Initial Proposal to kickstart the conversation (the content below is not final, and will likely change):

  • A dataset that is represented by an EML document can be broken down to 2 components:
    • Attributes that describe the dataset (ex. title, author, method, keywordSet, etc.)
    • Attributes that represent the tables associated with the dataset (ex. dataTable, otherEntity, etc.)
  • A HashStore annotation is a mapping document that should consist of a single parent member and a list that represents the child members
    • This document's location in hashstore/metadata is formed by calculating the SHA-256 hex digest of a given pid and formatId
      • The parent member's value is the id (location) of the parent metadata document in hashstore/metadata
        - The id/location/address of this document is formed by calculating the SHA-256 hex digest of a given pid, formatId and the string "parent". Ex. sha-256(pid + formatId + "parent")
        - This document is composed of the attributes/content that describe the dataset (ex. title, author, method, keywordSet, etc.)
      • The List/HashMap of child members are represented with a number as the key, and the id (location) of the child's metadata document in hashstore/metadata as the value
        - The id/address of each child is formed by calculating the SHA-256 hex digest of a given pid, formatId and (int) key.
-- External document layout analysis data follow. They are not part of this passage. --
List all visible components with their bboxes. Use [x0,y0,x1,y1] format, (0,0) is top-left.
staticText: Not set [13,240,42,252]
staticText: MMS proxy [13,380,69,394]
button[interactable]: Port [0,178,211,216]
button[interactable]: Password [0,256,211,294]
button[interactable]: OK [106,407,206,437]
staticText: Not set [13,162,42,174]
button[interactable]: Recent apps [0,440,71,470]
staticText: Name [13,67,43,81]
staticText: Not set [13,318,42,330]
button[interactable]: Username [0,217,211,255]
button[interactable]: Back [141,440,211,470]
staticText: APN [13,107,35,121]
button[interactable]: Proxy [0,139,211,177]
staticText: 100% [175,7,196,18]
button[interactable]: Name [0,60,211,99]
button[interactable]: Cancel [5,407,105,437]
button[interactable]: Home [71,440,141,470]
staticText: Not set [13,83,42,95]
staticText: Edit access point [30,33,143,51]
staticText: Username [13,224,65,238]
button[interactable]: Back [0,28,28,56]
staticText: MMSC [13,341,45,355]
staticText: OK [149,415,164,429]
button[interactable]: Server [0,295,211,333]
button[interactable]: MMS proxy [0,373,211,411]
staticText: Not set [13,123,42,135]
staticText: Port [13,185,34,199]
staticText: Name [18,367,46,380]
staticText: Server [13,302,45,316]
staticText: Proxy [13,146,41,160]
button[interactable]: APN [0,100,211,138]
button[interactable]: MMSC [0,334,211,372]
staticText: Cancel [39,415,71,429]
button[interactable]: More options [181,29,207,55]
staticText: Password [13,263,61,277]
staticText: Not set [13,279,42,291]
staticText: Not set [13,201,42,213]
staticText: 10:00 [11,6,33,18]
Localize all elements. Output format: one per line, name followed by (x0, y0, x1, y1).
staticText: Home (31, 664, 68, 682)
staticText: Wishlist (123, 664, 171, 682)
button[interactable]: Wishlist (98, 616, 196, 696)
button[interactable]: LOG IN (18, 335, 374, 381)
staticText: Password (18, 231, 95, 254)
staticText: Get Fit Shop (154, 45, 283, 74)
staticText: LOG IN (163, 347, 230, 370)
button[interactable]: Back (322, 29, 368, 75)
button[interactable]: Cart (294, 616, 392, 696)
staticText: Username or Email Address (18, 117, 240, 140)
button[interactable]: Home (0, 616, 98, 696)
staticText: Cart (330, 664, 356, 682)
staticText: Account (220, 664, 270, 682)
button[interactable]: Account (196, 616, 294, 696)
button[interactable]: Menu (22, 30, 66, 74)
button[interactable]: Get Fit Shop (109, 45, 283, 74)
Ex. sha-256(pid + formatId + 0) where 0 is the first table in the dataset
        - Each child represents a data table in the dataset, or chunk of data that belongs to the dataset
  • Note: The format of the parent/child metadata documents to be stored/chunked requires further discussion/clarification
---
title: HashStoreAnnotation Class
---
classDiagram
    direction RL
    class HashStoreAnnotation{
        +String Parent
        +List~Dict/KVP~ Children
        +setParent(string)
        +setChildren(List)
        +getContent()
        +setContent()
        +getChildrenTotal()
    }
Loading
Example/flow to store an annotation document:

hs_annotation = HashStoreAnnotation()

// Get and store parent content
// Get and store children content

// Get parent location
dataset_parent = sha-256(pid + formatId + "parent")
// Create child list
dataset_children = [
    {0: sha-256(pid + formatId + 0)},
    {1: sha-256(pid + formatId + 1)},
    ...
]
hs_annotation.setParent(dataset_parent)
hs_annotation.setChildren(dataset_children)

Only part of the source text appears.